WHAT YOU NEED TO DO
Can you find the lines of the listing that include "人工知能" and copy every one?
══════
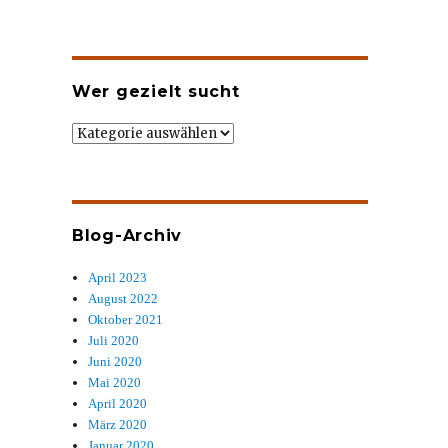
Wer gezielt sucht
Wer
gezielt
sucht
Blog-Archiv
April 2023
August 2022
Oktober 2021
Juli 2020
Juni 2020
Mai 2020
April 2020
März 2020
Januar 2020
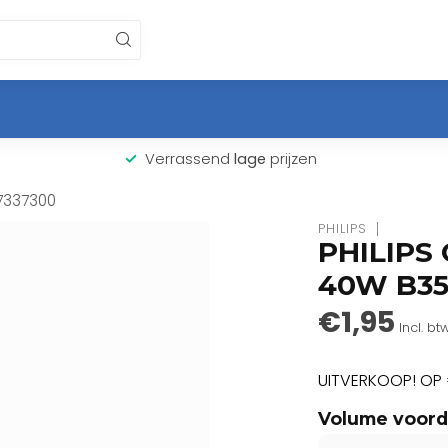
Verrassend
lage
prijzen
77337300
PHILIPS
PHILIPS 
40W B35 
€1,95
Incl. bt
UITVERKOOP! OP 
Volume voord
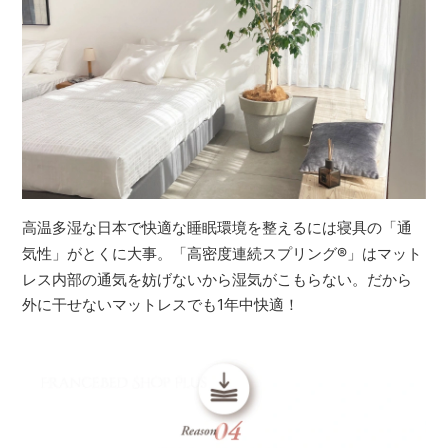
高温多湿な日本で快適な睡眠環境を整えるには寝具の「通
気性」がとくに大事。「高密度連続スプリング
®
」はマット
レス内部の通気を妨げないから湿気がこもらない。だから
外に干せないマットレスでも1年中快適！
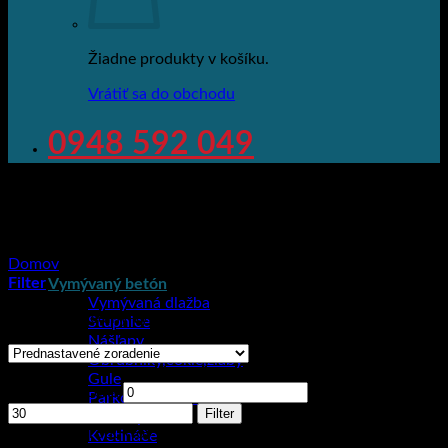
Žiadne produkty v košíku.
Vrátiť sa do obchodu
0948 592 049
Domov
/
Produkt Rozmery
/
3050x72x116
Filter
Vymývaný betón
Vymývaná dlažba
Zobrazený jediný výsledok
Stupnice
Nášľapy
Obrubníky,cokle,žľaby
Cena
Gule
Minimálna cena
Maximálna cena
Parkovacie zábrany
Filter
Striešky
Kategórie produktov
Kvetináče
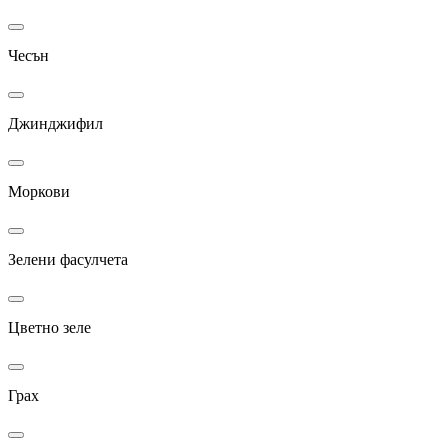
Чесън
Джинджифил
Моркови
Зелени фасулчета
Цветно зеле
Грах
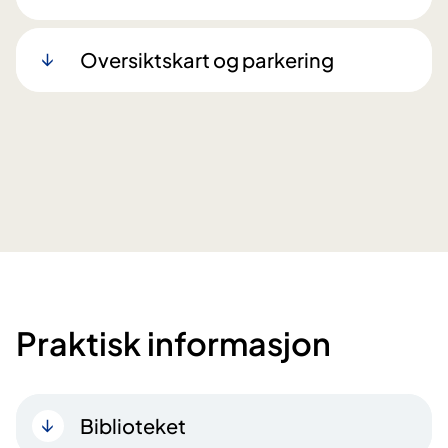
Oversiktskart og parkering
Praktisk informasjon
Biblioteket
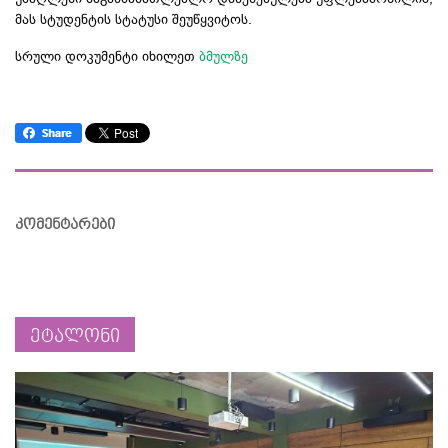
მას სტუდენტის სტატუსი შეუწყვიტოს.
სრული დოკუმენტი იხილეთ
ბმულზე
კომენტარები
ეტალონი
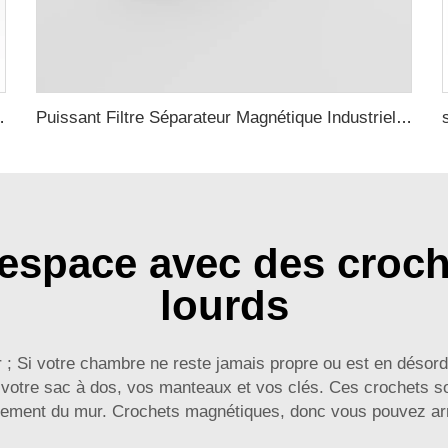
ser avec support magnétique
Puissant Filtre Séparateur Magnétique Industriel Aimant Tube Acier Inoxydable Néodyme
 espace avec des croc
lourds
 ; Si votre chambre ne reste jamais propre ou est en désordr
r votre sac à dos, vos manteaux et vos clés. Ces crochets s
lement du mur. Crochets magnétiques, donc vous pouvez arrêt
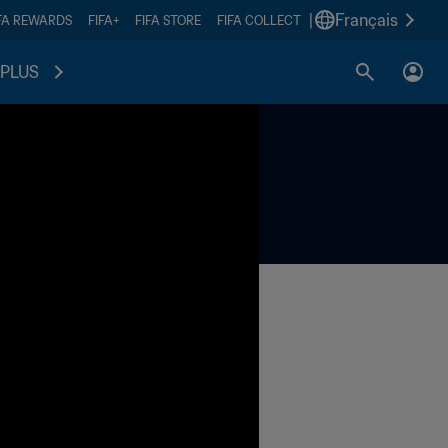
|
Français
FA REWARDS
FIFA+
FIFA STORE
FIFA COLLECT
PLUS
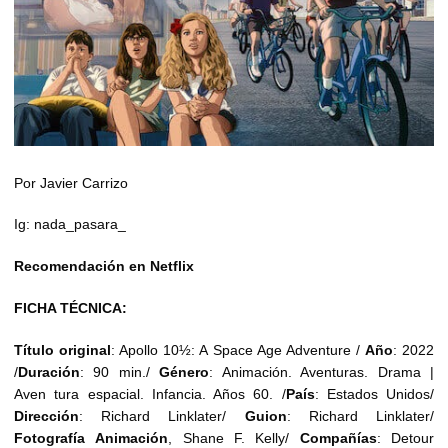
Por Javier Carrizo
Ig: nada_pasara_
Recomendación en Netflix
FICHA TÉCNICA:
Título original
: Apollo 10½: A Space Age Adventure /
Año
: 2022
/
Duración
: 90 min./
Género
: Animación. Aventuras. Drama |
Aven tura espacial. Infancia. Años 60. /
País
: Estados Unidos/
Dirección
: Richard Linklater/
Guion
: Richard Linklater/
Fotografía
Animación
, Shane F. Kelly/
Compañías
: Detour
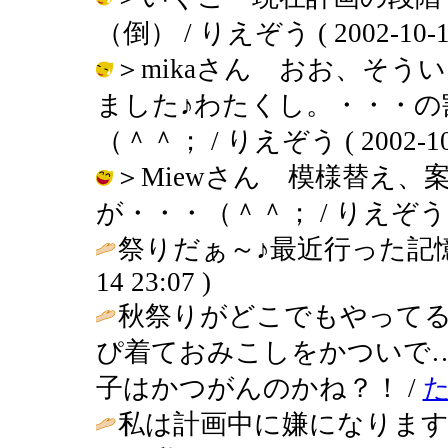
（倒） / りえぞう ( 2002-10-19 
＞mikaさん おお、そう
ました♪わたくし。・・・
（＾＾； / りえぞう ( 2002-10-1
＞Miewさん 模様替え
が・・・（＾＾； / りえぞう ( 200
祭りだぁ～♪最近行った記憶
14 23:07 )
秋祭りがどこでもやって
ぴ着ておみこしをかついで
子はかつがんのかね？！ /
私は計画中に嫌になりま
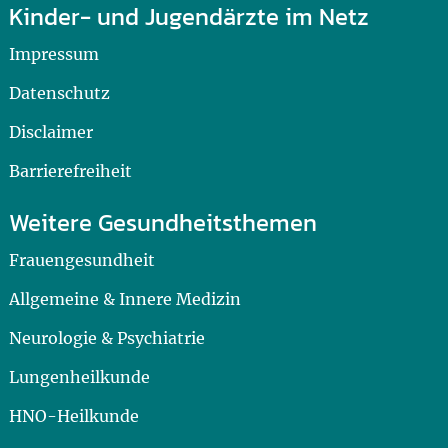
Kinder- und Jugendärzte im Netz
Impressum
Datenschutz
Disclaimer
Barrierefreiheit
Weitere Gesundheitsthemen
Frauengesundheit
Allgemeine & Innere Medizin
Neurologie & Psychiatrie
Lungenheilkunde
HNO-Heilkunde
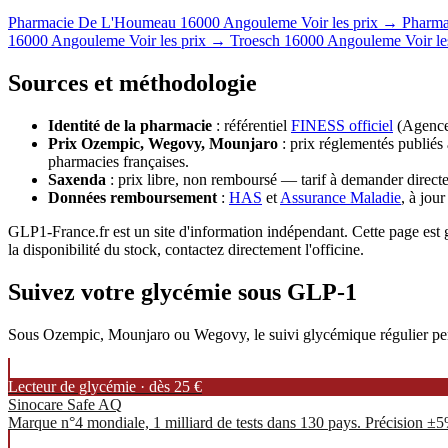
Pharmacie De L'Houmeau
16000 Angouleme
Voir les prix →
Pharma
16000 Angouleme
Voir les prix →
Troesch
16000 Angouleme
Voir l
Sources et méthodologie
Identité de la pharmacie
: référentiel
FINESS officiel
(Agence 
Prix Ozempic, Wegovy, Mounjaro
: prix réglementés publiés 
pharmacies françaises.
Saxenda
: prix libre, non remboursé — tarif à demander directe
Données remboursement
:
HAS
et
Assurance Maladie
, à jou
GLP1-France.fr est un site d'information indépendant. Cette page est gé
la disponibilité du stock, contactez directement l'officine.
Suivez votre glycémie sous GLP-1
Sous Ozempic, Mounjaro ou Wegovy, le suivi glycémique régulier permet
Lecteur de glycémie · dès 25 €
Sinocare Safe AQ
Marque n°4 mondiale, 1 milliard de tests dans 130 pays. Précision ±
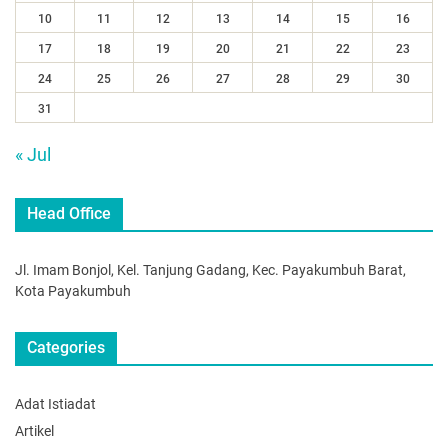
10
11
12
13
14
15
16
17
18
19
20
21
22
23
24
25
26
27
28
29
30
31
« Jul
Head Office
Jl. Imam Bonjol, Kel. Tanjung Gadang, Kec. Payakumbuh Barat,
Kota Payakumbuh
Categories
Adat Istiadat
Artikel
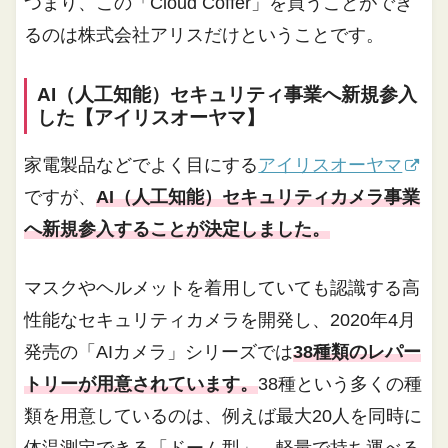
つまり、この「Cloud Coffer」を買うことができ
るのは株式会社アリスだけということです。
AI（人工知能）セキュリティ事業へ新規参入
した【アイリスオーヤマ】
家電製品などでよく目にする
アイリスオーヤマ
ですが、
AI（人工知能）セキュリティカメラ事業
へ新規参入することが決定しました。
マスクやヘルメットを着用していても認識する高
性能なセキュリティカメラを開発し、2020年4月
発売の「AIカメラ」シリーズでは
38種類のレパー
トリーが用意されています。
38種という多くの種
類を用意しているのは、例えば最大20人を同時に
体温測定できる「ドーム型」、軽量で持ち運べる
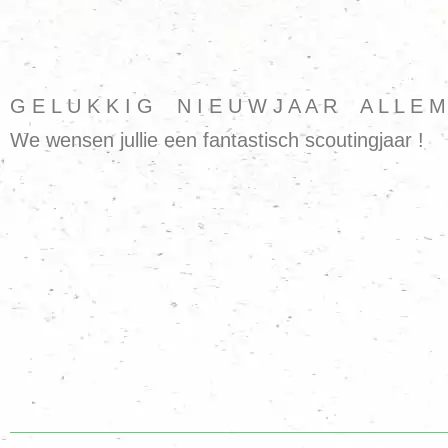
G E L U K K I G N I E U W J A A R A L L E M 
We wensen jullie een fantastisch scoutingjaar !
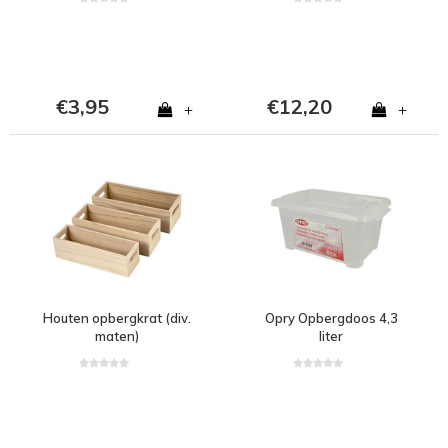
€3,95
€12,20
+
+
Houten opbergkrat (div.
Opry Opbergdoos 4,3
maten)
liter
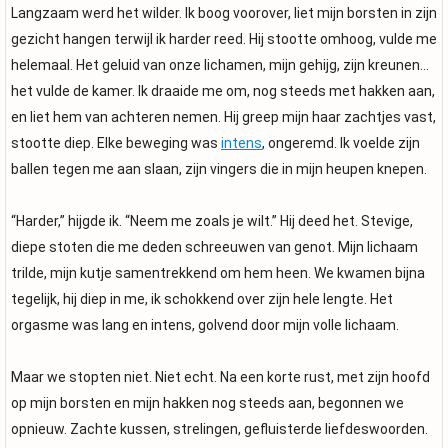
Langzaam werd het wilder. Ik boog voorover, liet mijn borsten in zijn
gezicht hangen terwijl ik harder reed. Hij stootte omhoog, vulde me
helemaal. Het geluid van onze lichamen, mijn gehijg, zijn kreunen…
het vulde de kamer. Ik draaide me om, nog steeds met hakken aan,
en liet hem van achteren nemen. Hij greep mijn haar zachtjes vast,
stootte diep. Elke beweging was
intens
, ongeremd. Ik voelde zijn
ballen tegen me aan slaan, zijn vingers die in mijn heupen knepen.
“Harder,” hijgde ik. “Neem me zoals je wilt.” Hij deed het. Stevige,
diepe stoten die me deden schreeuwen van genot. Mijn lichaam
trilde, mijn kutje samentrekkend om hem heen. We kwamen bijna
tegelijk, hij diep in me, ik schokkend over zijn hele lengte. Het
orgasme was lang en intens, golvend door mijn volle lichaam.
Maar we stopten niet. Niet echt. Na een korte rust, met zijn hoofd
op mijn borsten en mijn hakken nog steeds aan, begonnen we
opnieuw. Zachte kussen, strelingen, gefluisterde liefdeswoorden.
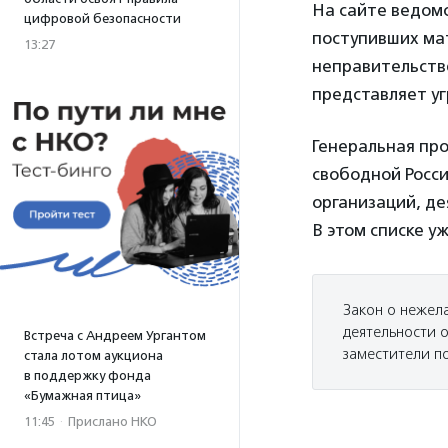
На сайте ведом
цифровой безопасности
поступивших ма
13:27
неправительств
представляет уг
Генеральная пр
свободной Росс
организаций, д
В этом списке у
Закон о нежел
деятельности 
Встреча с Андреем Ургантом
заместители п
стала лотом аукциона
в поддержку фонда
«Бумажная птица»
11:45
·
Прислано НКО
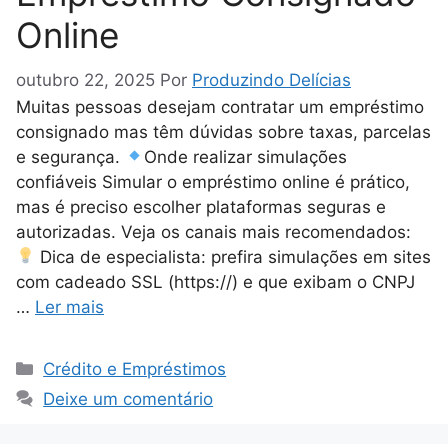
Online
outubro 22, 2025
Por
Produzindo Delícias
Muitas pessoas desejam contratar um empréstimo
consignado mas têm dúvidas sobre taxas, parcelas
e segurança.
Onde realizar simulações
confiáveis Simular o empréstimo online é prático,
mas é preciso escolher plataformas seguras e
autorizadas. Veja os canais mais recomendados:
Dica de especialista: prefira simulações em sites
com cadeado SSL (https://) e que exibam o CNPJ
…
Ler mais
Categorias
Crédito e Empréstimos
Deixe um comentário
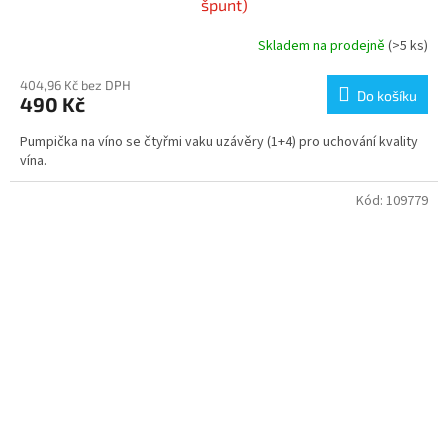
špunt)
Skladem na prodejně
(>5 ks)
404,96 Kč bez DPH
Do košíku
490 Kč
Pumpička na víno se čtyřmi vaku uzávěry (1+4) pro uchování kvality
vína.
Kód:
109779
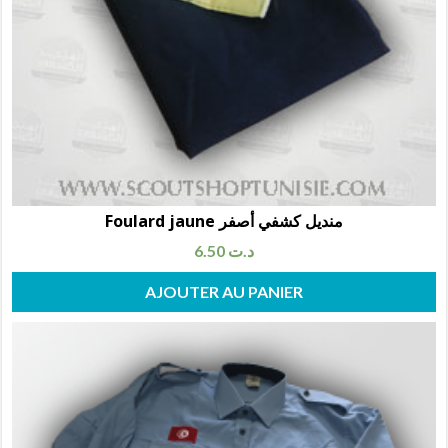
Foulard jaune منديل كشفي أصفر
6.50
د.ت
AJOUTER AU PANIER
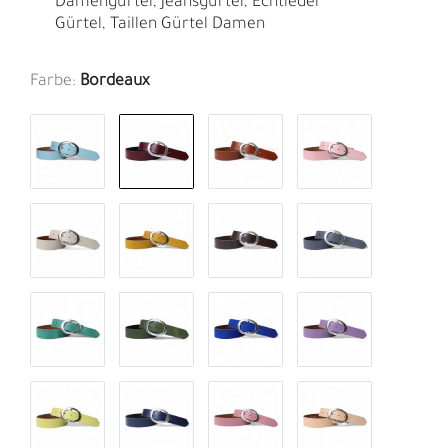
Damengürtel, Jeansgürtel, Echtleder
Gürtel, Taillen Gürtel Damen
Farbe:
Bordeaux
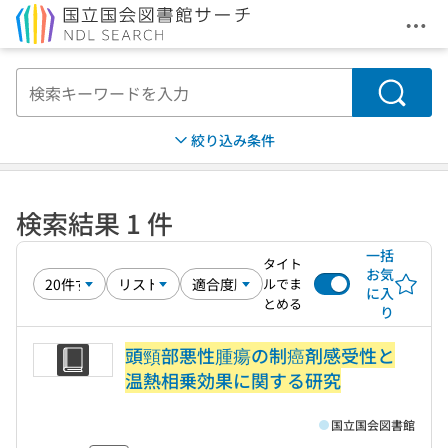
メニ
本文へ移動
検索
絞り込み条件
検索結果 1 件
一括
タイト
お気
ルでま
に入
とめる
り
頭頸部悪性腫瘍の制癌剤感受性と
温熱相乗効果に関する研究
国立国会図書館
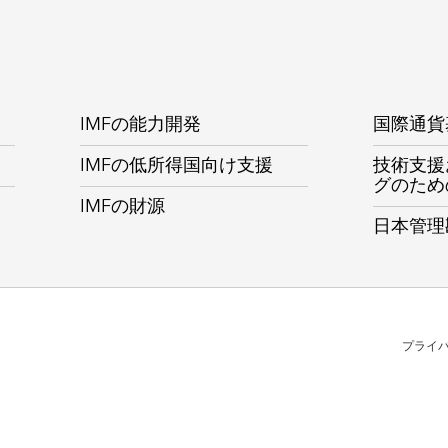
IMFの能力開発
国際通貨
IMFの低所得国向け支援
技術支援
グのため
IMFの財源
日本管理
プライ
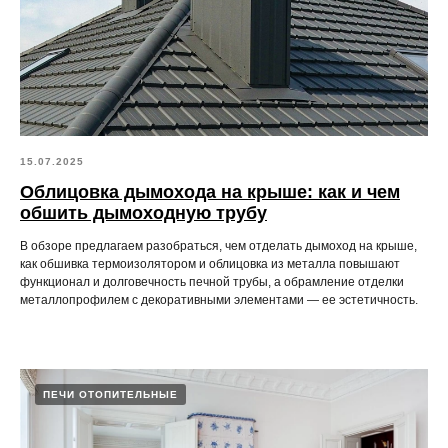
15.07.2025
Облицовка дымохода на крыше: как и чем
обшить дымоходную трубу
В обзоре предлагаем разобраться, чем отделать дымоход на крыше,
как обшивка термоизолятором и облицовка из металла повышают
функционал и долговечность печной трубы, а обрамление отделки
металлопрофилем с декоративными элементами — ее эстетичность.
ПЕЧИ ОТОПИТЕЛЬНЫЕ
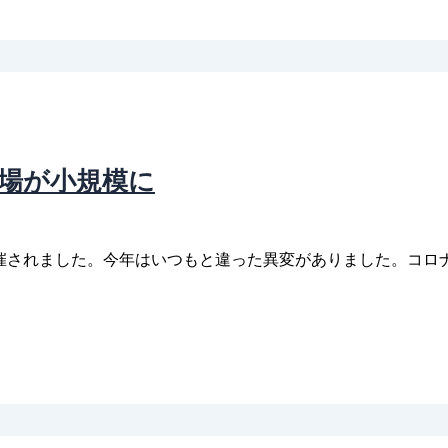
会場が小規模に
開催されました。今年はいつもと違った異変がありました。コロ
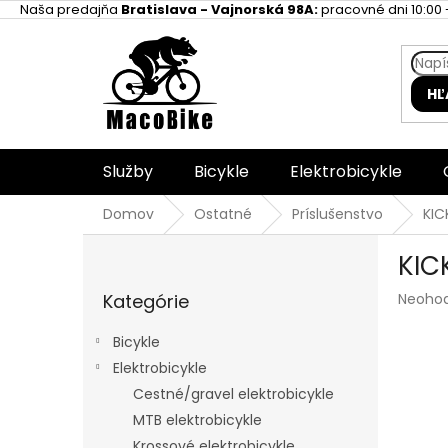
Prejsť
Naša predajňa
Bratislava - Vajnorská 98A:
pracovné dni 10:00 -
na
obsah
HĽ
Služby
Bicykle
Elektrobicykle
Domov
Ostatné
Príslušenstvo
KIC
B
KIC
o
Preskočiť
č
Prieme
Kategórie
Neoho
kategórie
n
hodnot
ý
produk
Bicykle
p
je
Elektrobicykle
a
0,0
z
Cestné/gravel elektrobicykle
n
5
e
MTB elektrobicykle
hviezdi
l
Krossové elektrobicykle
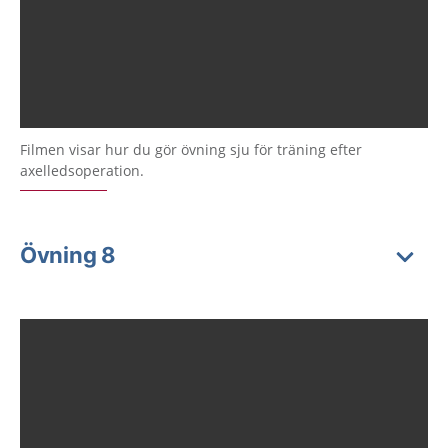
Filmen visar hur du gör övning sju för träning efter
axelledsoperation.
Övning 8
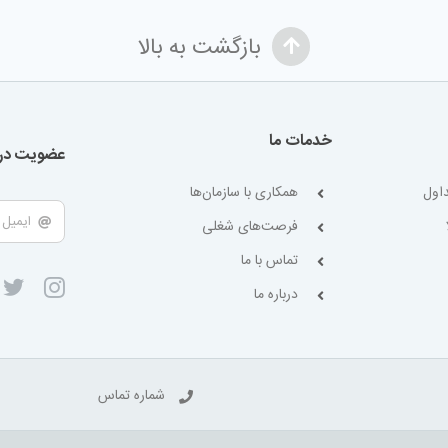
بازگشت به بالا
خدمات ما
عضویت در 
اول
همکاری با سازمان‌ها
فرصت‌های شغلی
تماس با ما
درباره ما
شماره تماس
══════
ANSWER SECTION
AI（人工知能）セキュリティ事業へ新規参入
AI（人工知能）セキュリティカメラ事業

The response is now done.